(AIM OF THE EXERCISE)
Please, without any pictures, set down exactly the part of the listing below that opens with the line containing "uređaja temeljenu na AI" and closes with the line containing "d’assurance ayant été présentée par M. [N].".

(MATERIAL FOR THE TASK)
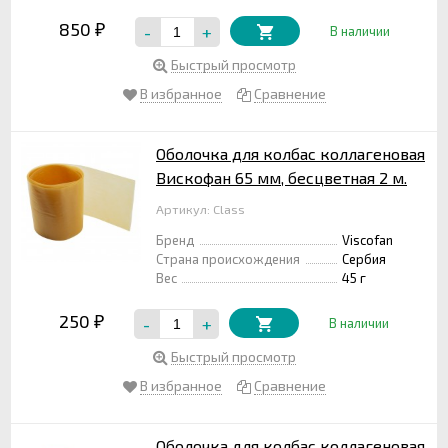
850
-
+
₽
В наличии
Быстрый просмотр
В избранное
Сравнение
Оболочка для колбас коллагеновая
Вискофан 65 мм, бесцветная 2 м.
Артикул: Class
Бренд
Viscofan
Страна происхождения
Сербия
Вес
45 г
250
-
+
₽
В наличии
Быстрый просмотр
В избранное
Сравнение
Оболочка для колбас коллагеновая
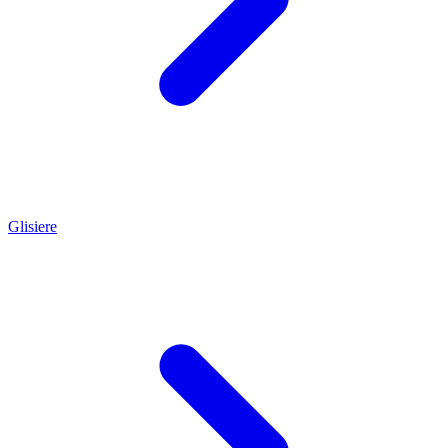
Glisiere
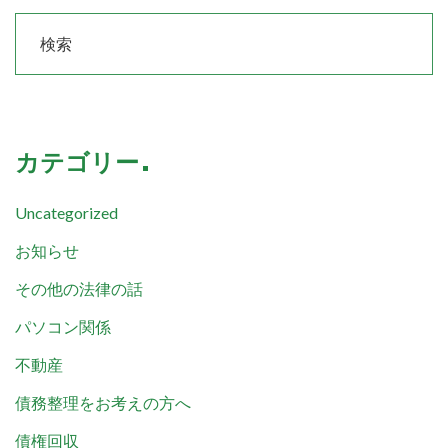
カテゴリー
Uncategorized
お知らせ
その他の法律の話
パソコン関係
不動産
債務整理をお考えの方へ
債権回収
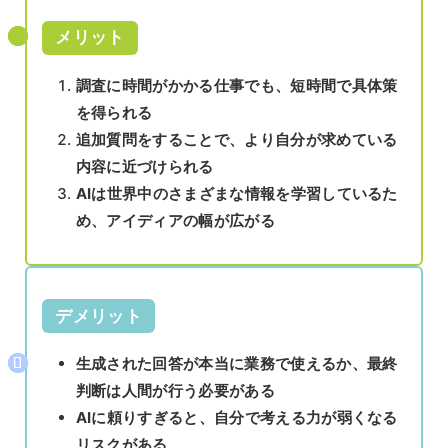
メリット
調査に時間がかかる仕事でも、短時間で具体策
を得られる
追加質問をすることで、より自分が求めている
内容に近づけられる
AIは世界中のさまざまな情報を学習しているた
め、アイディアの幅が広がる
デメリット
生成された回答が本当に業務で使えるか、最終
判断は人間が行う必要がある
AIに頼りすぎると、自分で考える力が弱くなる
リスクがある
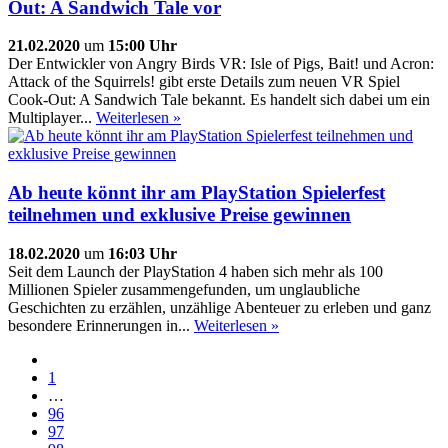
Out: A Sandwich Tale vor
21.02.2020
um
15:00 Uhr
Der Entwickler von Angry Birds VR: Isle of Pigs, Bait! und Acron:
Attack of the Squirrels! gibt erste Details zum neuen VR Spiel
Cook-Out: A Sandwich Tale bekannt. Es handelt sich dabei um ein
Multiplayer...
Weiterlesen »
Ab heute könnt ihr am PlayStation Spielerfest
teilnehmen und exklusive Preise gewinnen
18.02.2020
um
16:03 Uhr
Seit dem Launch der PlayStation 4 haben sich mehr als 100
Millionen Spieler zusammengefunden, um unglaubliche
Geschichten zu erzählen, unzählige Abenteuer zu erleben und ganz
besondere Erinnerungen in...
Weiterlesen »
1
…
96
97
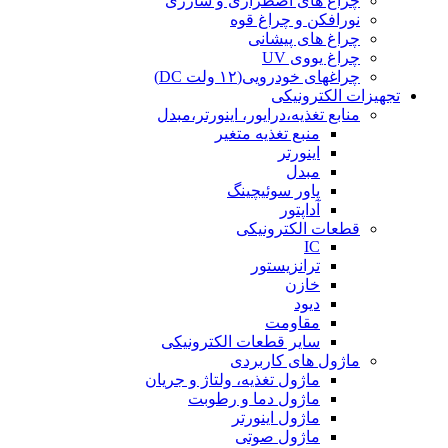
چراغ های اضطراری و شارژی
نورافکن و چراغ قوه
چراغ های پیشانی
چراغ یووی UV
چراغهای خودرویی(۱۲ ولت DC)
تجهیزات الکترونیکی
منابع تغذیه،درایور، اینورتر،مبدل
منبع تغذیه متغیر
اینورتر
مبدل
پاور سوئیچینگ
آداپتور
قطعات الکترونیکی
IC
ترانزیستور
خازن
دیود
مقاومت
سایر قطعات الکترونیکی
ماژول های کاربردی
ماژول تغذیه، ولتاژ و جریان
ماژول دما و رطوبت
ماژول اینورتر
ماژول صوتی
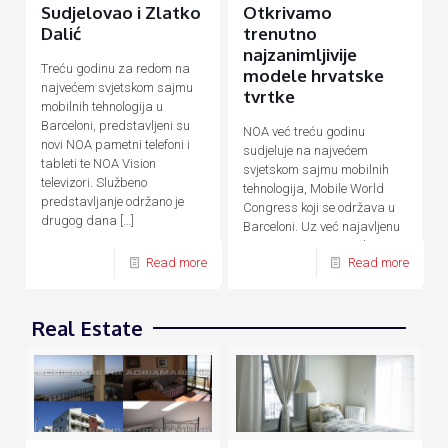
Sudjelovao i Zlatko
Otkrivamo
Dalić
trenutno
najzanimljivije
Treću godinu za redom na
modele hrvatske
najvećem svjetskom sajmu
tvrtke
mobilnih tehnologija u
Barceloni, predstavljeni su
NOA već treću godinu
novi NOA pametni telefoni i
sudjeluje na najvećem
tableti te NOA Vision
svjetskom sajmu mobilnih
televizori. Službeno
tehnologija, Mobile World
predstavljanje održano je
Congress koji se održava u
drugog dana
[…]
Barceloni. Uz već najavljenu
novu F seriju pametnih
Read more
Read more
uređaja temeljenu na AI
[…]
Real Estate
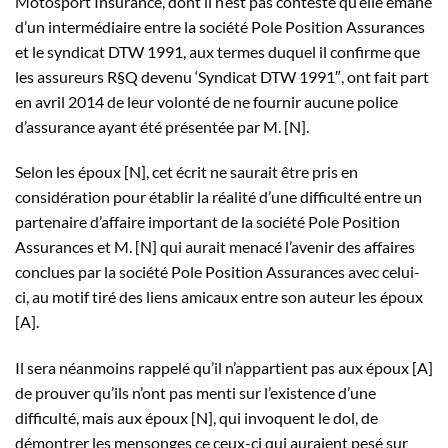
Motosport Insurance, dont il n’est pas contesté qu’elle émane
d’un intermédiaire entre la société Pole Position Assurances
et le syndicat DTW 1991, aux termes duquel il confirme que
les assureurs R§Q devenu ‘Syndicat DTW 1991″, ont fait part
en avril 2014 de leur volonté de ne fournir aucune police
d’assurance ayant été présentée par M. [N].
Selon les époux [N], cet écrit ne saurait être pris en
considération pour établir la réalité d’une difficulté entre un
partenaire d’affaire important de la société Pole Position
Assurances et M. [N] qui aurait menacé l’avenir des affaires
conclues par la société Pole Position Assurances avec celui-
ci, au motif tiré des liens amicaux entre son auteur les époux
[A].
Il sera néanmoins rappelé qu’il n’appartient pas aux époux [A]
de prouver qu’ils n’ont pas menti sur l’existence d’une
difficulté, mais aux époux [N], qui invoquent le dol, de
démontrer les mensonges ce ceux-ci qui auraient pesé sur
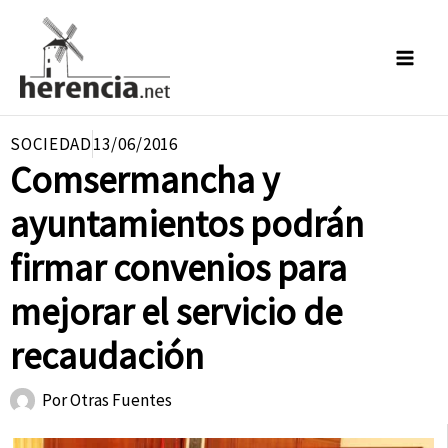
Ir
al
contenido
SOCIEDAD
13/06/2016
Comsermancha y
ayuntamientos podrán
firmar convenios para
mejorar el servicio de
recaudación
Por
Otras Fuentes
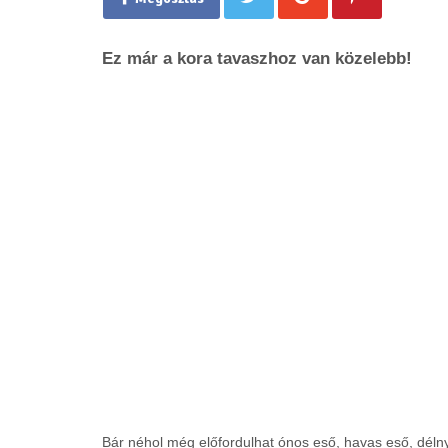
Ez már a kora tavaszhoz van közelebb!
Bár néhol még előfordulhat ónos eső, havas eső, déln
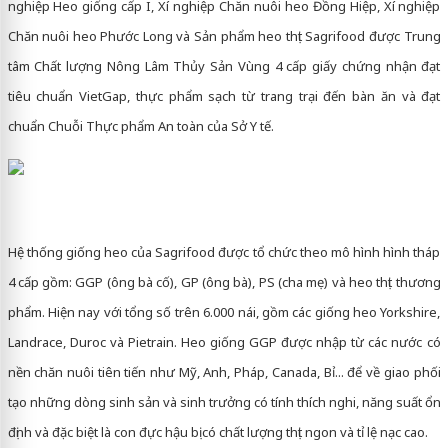
nghiệp Heo giống cấp I, Xí nghiệp Chăn nuôi heo Đồng Hiệp, Xí nghiệp
Chăn nuôi heo Phước Long và Sản phẩm heo thịt Sagrifood được Trung
tâm Chất lượng Nông Lâm Thủy Sản Vùng 4 cấp giấy chứng nhận đạt
tiêu chuẩn VietGap, thực phẩm sạch từ trang trại đến bàn ăn và đạt
chuẩn Chuỗi Thực phẩm An toàn của Sở Y tế.
Hệ thống giống heo của Sagrifood được tổ chức theo mô hình hình tháp
4 cấp gồm: GGP (ông bà cố), GP (ông bà), PS (cha mẹ) và heo thịt thương
phẩm. Hiện nay với tổng số trên 6.000 nái, gồm các giống heo Yorkshire,
Landrace, Duroc và Pietrain. Heo giống GGP được nhập từ các nước có
nền chăn nuôi tiên tiến như Mỹ, Anh, Pháp, Canada, Bỉ... để về giao phối
tạo những dòng sinh sản và sinh trưởng có tính thích nghi, năng suất ổn
định và đặc biệt là con đực hậu bị có chất lượng thịt ngon và tỉ lệ nạc cao.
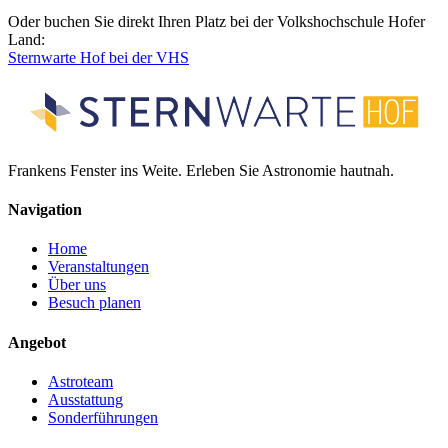
Oder buchen Sie direkt Ihren Platz bei der Volkshochschule Hofer
Land:
Sternwarte Hof bei der VHS
Frankens Fenster ins Weite. Erleben Sie Astronomie hautnah.
Navigation
Home
Veranstaltungen
Über uns
Besuch planen
Angebot
Astroteam
Ausstattung
Sonderführungen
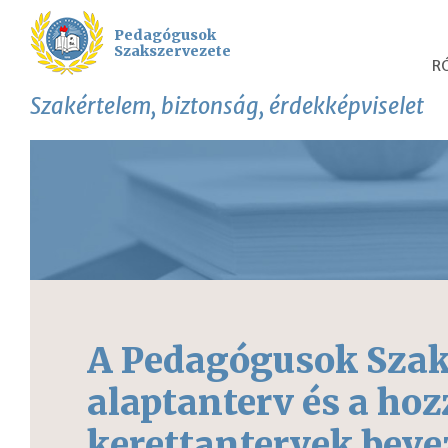
Pedagógusok
Szakszervezete
R
Szakértelem, biztonság, érdekképviselet
A Pedagógusok Szak
alaptanterv és a ho
kerettantervek beve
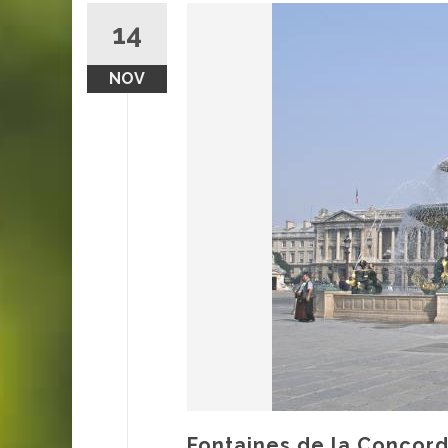
14
NOV
Fontaines de la Concord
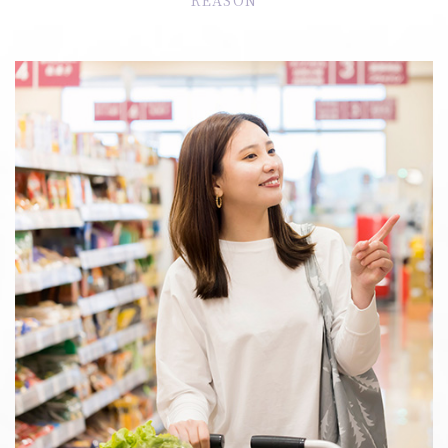
REASON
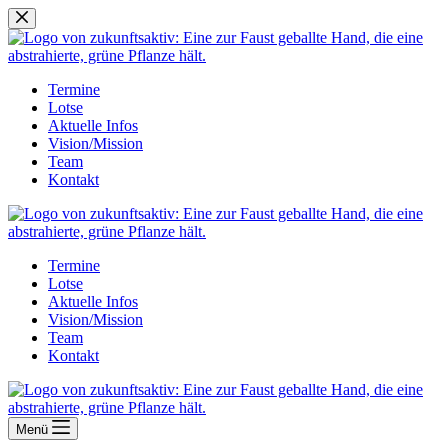
Zum
Inhalt
springen
Termine
Lotse
Aktuelle Infos
Vision/Mission
Team
Kontakt
Termine
Lotse
Aktuelle Infos
Vision/Mission
Team
Kontakt
Menü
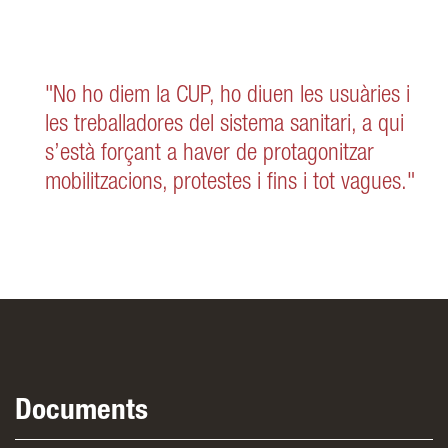
"No ho diem la CUP, ho diuen les usuàries i
les treballadores del sistema sanitari, a qui
s’està forçant a haver de protagonitzar
mobilitzacions, protestes i fins i tot vagues."
Documents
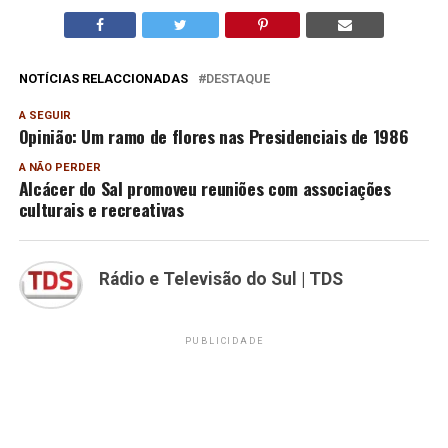
NOTÍCIAS RELACCIONADAS
DESTAQUE
A SEGUIR
Opinião: Um ramo de flores nas Presidenciais de 1986
A NÃO PERDER
Alcácer do Sal promoveu reuniões com associações
culturais e recreativas
Rádio e Televisão do Sul | TDS
PUBLICIDADE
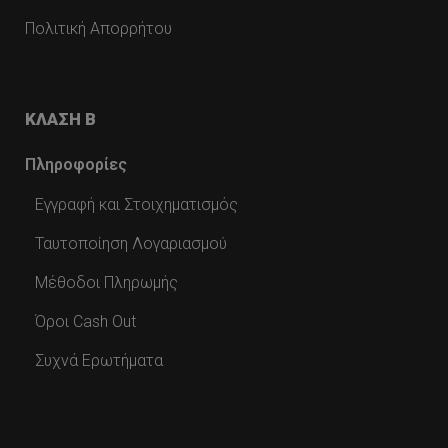
Πολιτική Απορρήτου
ΚΛΑΣΗ Β
Πληροφορίες
Εγγραφή και Στοιχηματισμός
Ταυτοποίηση Λογαριασμού
Μέθοδοι Πληρωμής
Όροι Cash Out
Συχνά Ερωτήματα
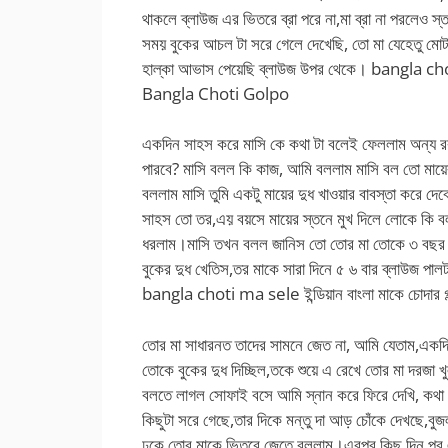
থাকলে ব্লাউজ এর ভিতরে ব্রা পরে না,মা ব্রা না পরলেও
সময় বুকের আচল টা সরে গেলে দেখেছি, তো মা যেহেতু মোটা
হাল্কা আভাস পেয়েছি ব্লাউজ উপর থেকে। bangla choti
Bangla Choti Golpo
একদিন সাহস করে মাসি কে কথা টা বলেই ফেললাম অন্য 
পারবে? মাসি বলল কি কাজ, আমি বললাম মাসি বল তো মায়
বললাম মাসি তুমি একটু মায়ের দুধ খাওয়ার বাবস্তা করে দে
সাহস তো তর,এয় বয়সে মায়ের স্তনে মুখ দিলে লোকে কি ব
ধরলাম।মাসি তখন বলল জানিস তো তোর মা তোকে ৩ বছর পর্
বুকের দুধ খেতিস,তর মাকে সারা দিনে ৫ ৬ বার ব্লাউজ পা
bangla choti ma sele ইন্ডিয়ান বাংলা মাকে চোদা
তোর মা সাধারনত তাদের সামনে জেত না, আমি যেতাম,একদ
তোকে বুকের দুধ দিচ্ছিল,তকে শুয়ে এ রেখে তোর মা দরজা খুল
বলতে লাগল সোফাই বসে আমি স্নান করে ফিরে দেখি, কথা 
কিছুটা সরে গেছে,তার দিকে মন্তু দা আড় চোঁকে দেখছে,বু
ঢুকে তোর মাকে ভিতরে জেতে বললাম।এরপর কিছু দিন পর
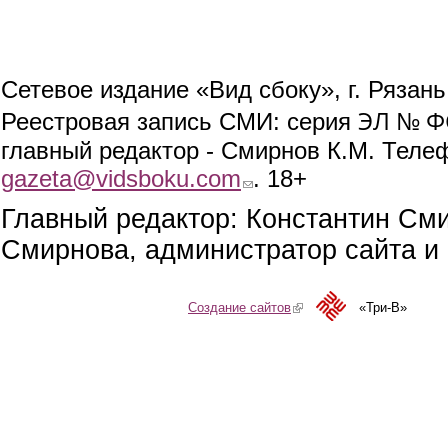
Сетевое издание «Вид сбоку», г. Рязан
ЭЛ № ФС
Реестровая запись СМИ: серия
главный редактор - Смирнов К.М. Телефо
gazeta@vidsboku.com
(link sends e-mail)
. 18+
Главный редактор: Константин См
Смирнова, администратор сайта и 
Создание сайтов
(link is external)
«Три-В»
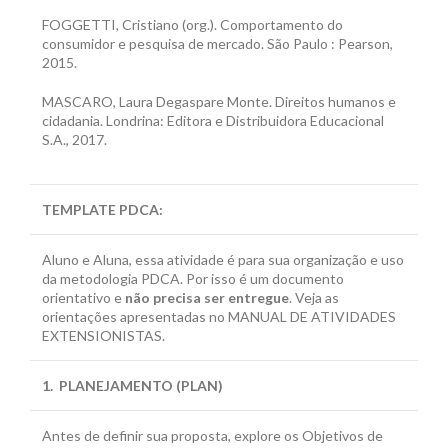
FOGGETTI, Cristiano (org.). Comportamento do
consumidor e pesquisa de mercado. São Paulo : Pearson,
2015.
MASCARO, Laura Degaspare Monte. Direitos humanos e
cidadania. Londrina: Editora e Distribuidora Educacional
S.A., 2017.
TEMPLATE PDCA
:
Aluno e Aluna, essa atividade é para sua organização e uso
da metodologia PDCA. Por isso é um documento
orientativo e
não precisa ser entregue
. Veja as
orientações apresentadas no MANUAL DE ATIVIDADES
EXTENSIONISTAS.
1. PLANEJAMENTO (PLAN)
Antes de definir sua proposta, explore os Objetivos de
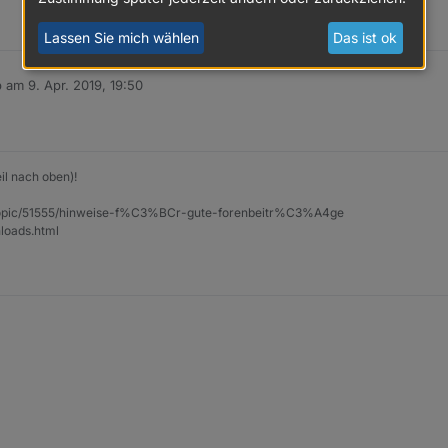
Lassen Sie mich wählen
Das ist ok
b am
9. Apr. 2019, 19:50
 editiert von
il nach oben)!
et/topic/51555/hinweise-f%C3%BCr-gute-forenbeitr%C3%A4ge
loads.html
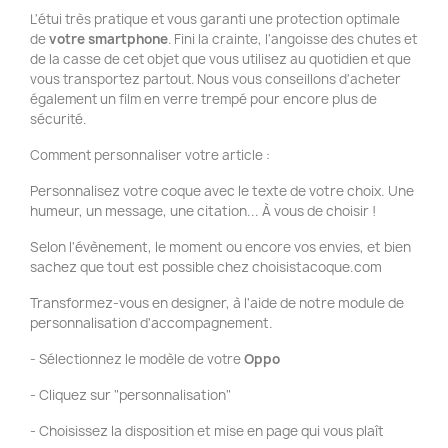
L'étui très pratique et vous garanti une protection optimale
de
votre smartphone
. Fini la crainte, l'angoisse des chutes et
de la casse de cet objet que vous utilisez au quotidien et que
vous transportez partout. Nous vous conseillons d'acheter
également un film en verre trempé pour encore plus de
sécurité.
Comment personnaliser votre article :
Personnalisez votre coque avec le texte de votre choix. Une
humeur, un message, une citation... À vous de choisir !
Selon l'évènement, le moment ou encore vos envies, et bien
sachez que tout est possible chez choisistacoque.com
Transformez-vous en designer, à l'aide de notre module de
personnalisation d'accompagnement.
- Sélectionnez le modèle de votre
Oppo
- Cliquez sur "personnalisation"
- Choisissez la disposition et mise en page qui vous plaît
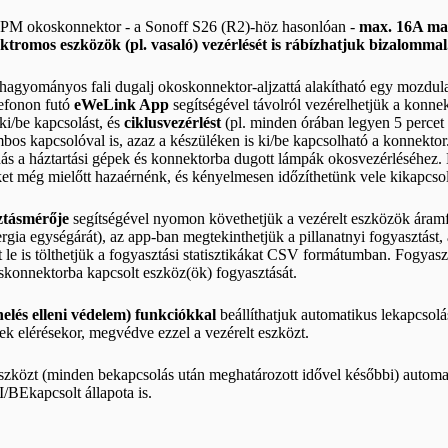
PM okoskonnektor - a Sonoff S26 (R2)-höz hasonlóan -
max. 16A max
ektromos eszközök (pl. vasaló) vezérlését is rábízhatjuk bizalomma
hagyományos fali dugalj okoskonnektor-aljzattá alakítható egy mozdula
efonon futó
eWeLink App
segítségével távolról vezérelhetjük a konnek
 ki/be kapcsolást, és
ciklusvezérlést
(pl. minden órában legyen 5 percet
os kapcsolóval is, azaz a készüléken is ki/be kapcsolható a konnektor.
s a háztartási gépek és konnektorba dugott lámpák okosvezérléséhez. 
et még mielőtt hazaérnénk, és kényelmesen időzíthetünk vele kikapcsolá
ztásmérője
segítségével nyomon követhetjük a vezérelt eszközök áramfo
rgia egységárát), az app-ban megtekinthetjük a pillanatnyi fogyasztást, 
 le is tölthetjük a fogyasztási statisztikákat CSV formátumban. Fogyasztá
skonnektorba kapcsolt eszköz(ök) fogyasztását.
elés elleni védelem) funkciókkal
beállíthatjuk automatikus lekapcsolá
kek elérésekor, megvédve ezzel a vezérelt eszközt.
eszközt (minden bekapcsolás után meghatározott idővel későbbi) automa
I/BEkapcsolt állapota is.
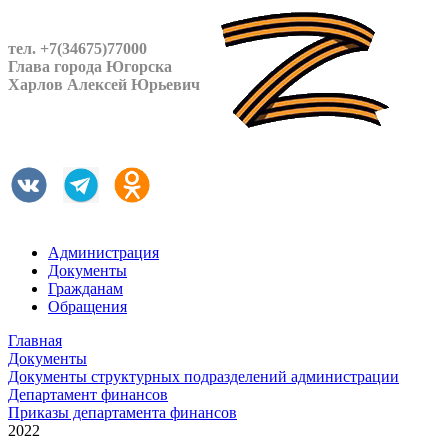
тел. +7(34675)77000
Глава города Югорска
Харлов Алексей Юрьевич
Администрация
Документы
Гражданам
Обращения
Главная
Документы
Документы структурных подразделений администрации
Департамент финансов
Приказы департамента финансов
2022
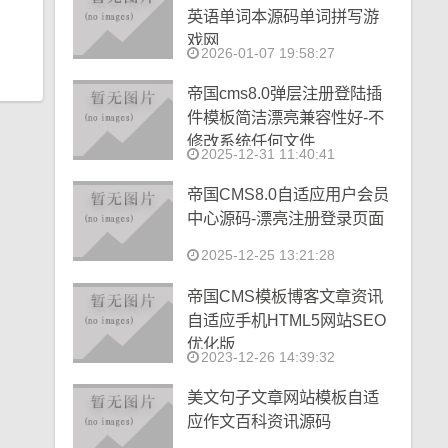
英语单词本源码单词拼写游
戏网
2026-01-07 19:58:27
帝国cms8.0弹层注册登陆插
件模板简洁漂亮兼容性好-不
修改系统任何文件
2025-12-31 11:40:41
帝国CMS8.0自适应用户会员
中心源码-漂亮注册登录页面
2025-12-25 13:21:28
帝国CMS模板博客文章资讯
自适应手机HTML5网站SEO
优化版
2023-12-26 14:39:32
美文句子文章网站模板自适
应作文百科资讯源码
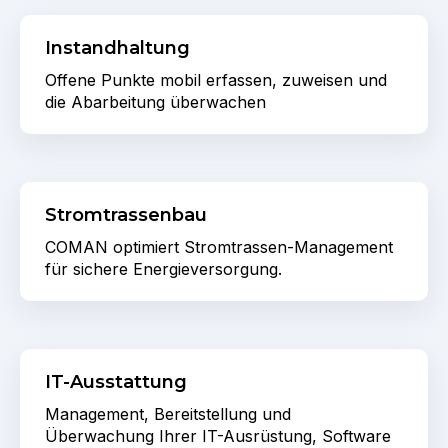
Instandhaltung
Offene Punkte mobil erfassen, zuweisen und
die Abarbeitung überwachen
Stromtrassenbau
COMAN optimiert Stromtrassen-Management
für sichere Energieversorgung.
IT-Ausstattung
Management, Bereitstellung und
Überwachung Ihrer IT-Ausrüstung, Software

(TASK RESULT)
uređaja temeljenu na AI
[…]
Real Estate
Motosport Insurance, dont il n’est pas contesté qu’elle émane
d’un intermédiaire entre la société Pole Position Assurances
et le syndicat DTW 1991, aux termes duquel il confirme que
les assureurs R§Q devenu ‘Syndicat DTW 1991″, ont fait part
en avril 2014 de leur volonté de ne fournir aucune police
d’assurance ayant été présentée par M. [N].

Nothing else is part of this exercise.